Another minute saunters by, and still nothing has happened so we walk in the direction of cheering and excitement. Here is another, smaller crowd, and they too are watching something narrated by a man with a microphone. We shuffle to the front of the crowd and see dachshund races in progress, a couple of little sausage dogs being petted and steadied at one end of a track with their people waiting at the other - doggy people, one of them a woman wearing a t-shirt upon which is written don't ever let go of your wiener in country and western lettering. Suddenly the dogs are off, tails wagging, some panting as they happily trot off in the vague direction of the finish line. They don't seem to be in particularly competitive spirit, but another minute passes and we have a winner. His name is Michael and his owner scoops him up and lavishes him with kisses.
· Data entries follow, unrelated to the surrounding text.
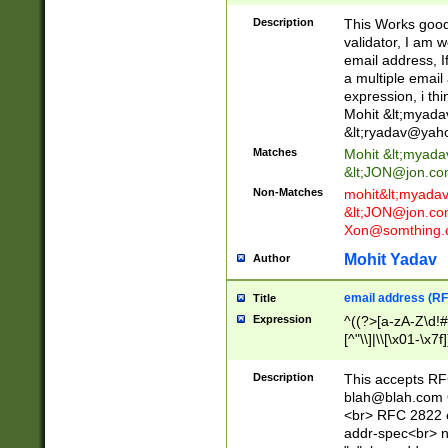
._\w]*\w\.\w{2,3}
Description
This Works good 
validator, I am w
email address, I
a multiple email
expression, i thi
Mohit &lt;
myada
&lt;
ryadav@yah
Matches
Mohit &lt;
myada
&lt;
JON@jon.co
Non-Matches
mohit&lt;
myada
&lt;
JON@jon.co
Xon@somthing.
Mohit Yadav
Author
email address (RF
Title
Expression
^((?>[a-zA-Z\d!#
[^"\\]|\\[\x01-\x
Z\d!#$%&'*+\-/=?^
\x7f])*")@(((?!-)[
Description
This accepts RF
[)\.)(25[0-5]|2[0
blah@blah.com
((?=[\x01-\x7f])[^
<br> RFC 2822 e
addr-spec<br> n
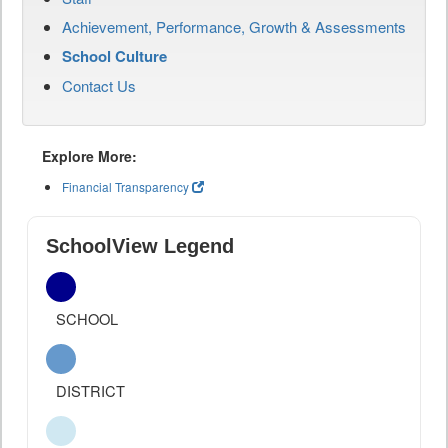
Achievement, Performance, Growth & Assessments
School Culture
Contact Us
Explore More:
Financial Transparency
SchoolView Legend
SCHOOL
DISTRICT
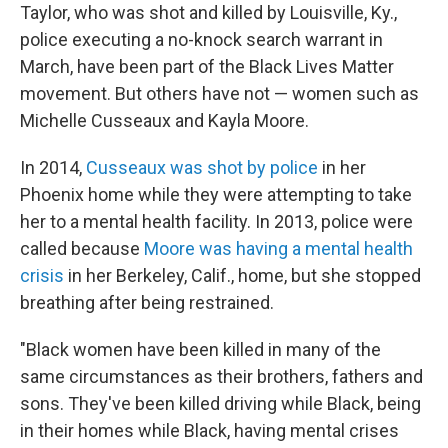
Taylor, who was shot and killed by Louisville, Ky.,
police executing a no-knock search warrant in
March, have been part of the Black Lives Matter
movement. But others have not — women such as
Michelle Cusseaux and Kayla Moore.
In 2014,
Cusseaux was shot by police
in her
Phoenix home while they were attempting to take
her to a mental health facility. In 2013, police were
called because
Moore was having a mental health
crisis
in her Berkeley, Calif., home, but she stopped
breathing after being restrained.
"Black women have been killed in many of the
same circumstances as their brothers, fathers and
sons. They've been killed driving while Black, being
in their homes while Black, having mental crises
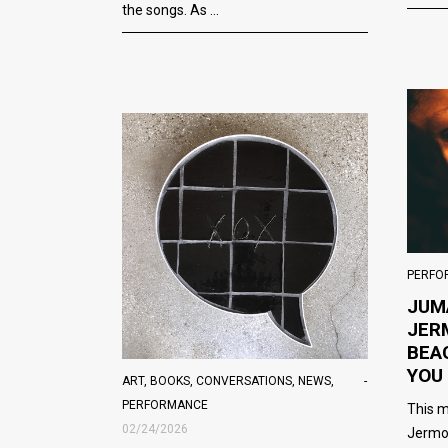
the songs. As
PERFO
JUM
JER
BEA
YOU
ART
,
BOOKS
,
CONVERSATIONS
,
NEWS
,
PERFORMANCE
This m
02/24/2026
Jermo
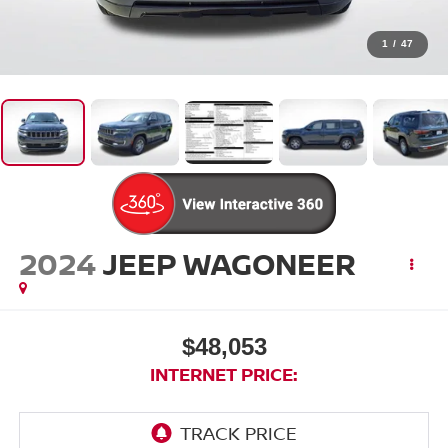
1
/
47
2024
JEEP WAGONEER
$48,053
INTERNET PRICE:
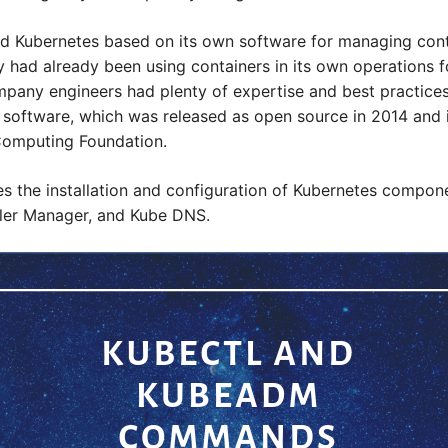
ed Kubernetes based on its own software for managing cont
had already been using containers in its own operations fo
pany engineers had plenty of expertise and best practice
 software, which was released as open source in 2014 and
Computing Foundation.
 the installation and configuration of Kubernetes compone
ller Manager, and Kube DNS.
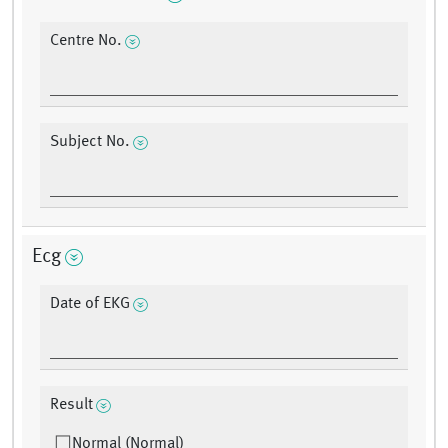
Centre No.
Subject No.
Ecg
Date of EKG
Result
Normal (Normal)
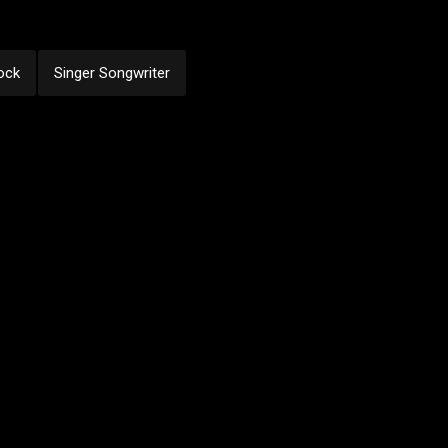
ock
Singer Songwriter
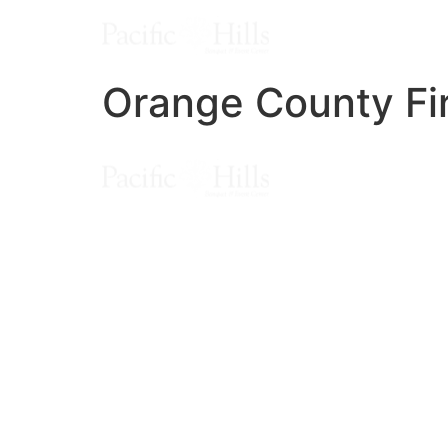
Orange County Fir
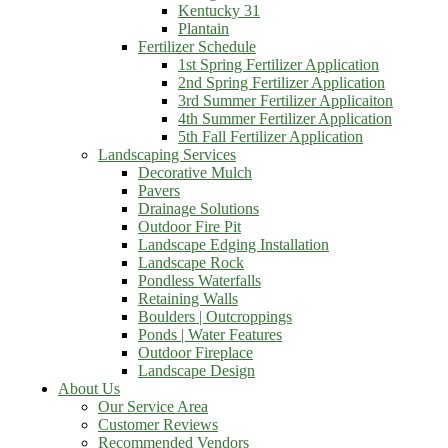
Kentucky 31
Plantain
Fertilizer Schedule
1st Spring Fertilizer Application
2nd Spring Fertilizer Application
3rd Summer Fertilizer Applicaiton
4th Summer Fertilizer Application
5th Fall Fertilizer Application
Landscaping Services
Decorative Mulch
Pavers
Drainage Solutions
Outdoor Fire Pit
Landscape Edging Installation
Landscape Rock
Pondless Waterfalls
Retaining Walls
Boulders | Outcroppings
Ponds | Water Features
Outdoor Fireplace
Landscape Design
About Us
Our Service Area
Customer Reviews
Recommended Vendors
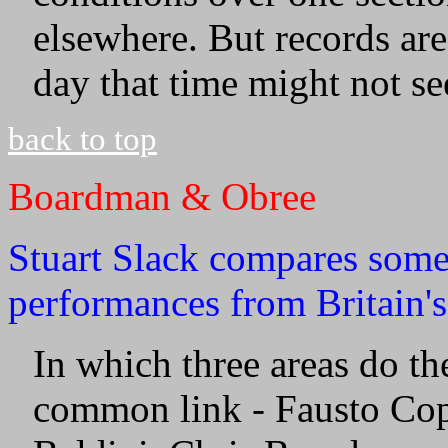
elsewhere. But records ar
day that time might not s
back to top
Boardman & Obree
Stuart Slack compares some
performances from Britain's
In which three areas do th
common link - Fausto Cop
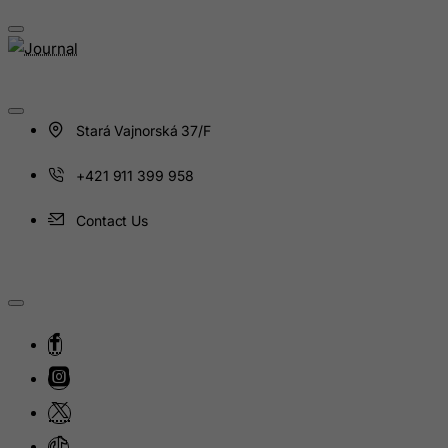
Guinea
Guinea-Bissau
Guyana
Haiti
Stará Vajnorská 37/F
Heard and Mc Donald Islands
Honduras
+421 911 399 958
Hong Kong
Contact Us
Hungary
Iceland
India
Indonesia
Iran (Islamic Republic of)
Iraq
Ireland
Isle of Man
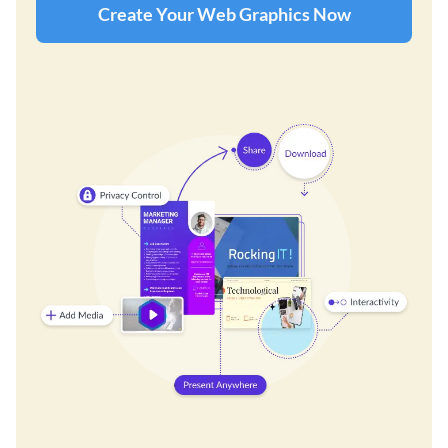
Create Your Web Graphics Now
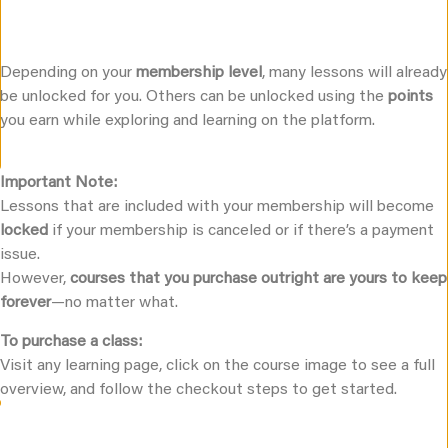
Depending on your
membership level
, many lessons will already
be unlocked for you. Others can be unlocked using the
points
you earn while exploring and learning on the platform.
Important Note:
Lessons that are included with your membership will become
locked
if your membership is canceled or if there’s a payment
issue.
However,
courses that you purchase outright are yours to keep
forever
—no matter what.
To purchase a class:
Visit any learning page, click on the course image to see a full
overview, and follow the checkout steps to get started.
Embodied Love University Books And Audio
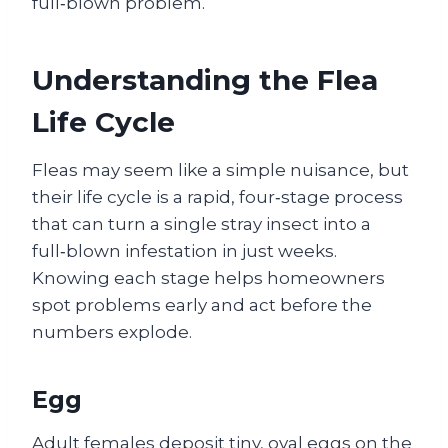
full‑blown problem.
Understanding the Flea
Life Cycle
Fleas may seem like a simple nuisance, but
their life cycle is a rapid, four‑stage process
that can turn a single stray insect into a
full‑blown infestation in just weeks.
Knowing each stage helps homeowners
spot problems early and act before the
numbers explode.
Egg
Adult females deposit tiny, oval eggs on the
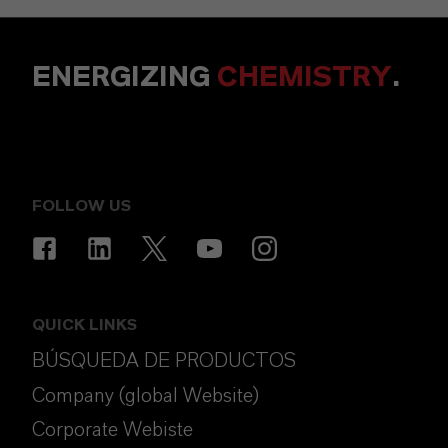
ENERGIZING
CHEMISTRY
.
FOLLOW US
QUICK LINKS
BÚSQUEDA DE PRODUCTOS
Company (global Website)
Corporate Webiste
The dachshund is a popular dog in our part of Texas, second only to the chihuahua; but it's hot, and it's difficult to imagine a full afternoon at the dachshund races; and already my wife has been distracted by a food truck, not because she's hungry, but because she's drawn to novelty. The truck has a name, as though it's just a restaurant on wheels. It's called Schnitzel & Giggles, so my wife takes a photograph and posts it on facebook.

It seems like we've had all the fun there is to be had, so we leave. It's been the kind of occasion which might have seemed more significant if we lived in Boerne, which we don't. It's been a great way to spend thirty minutes, but fell sadly short of bear-awesome.

*: Stole Beer from a Golfer, the seventh episode of the first series, in case anyone was wondering.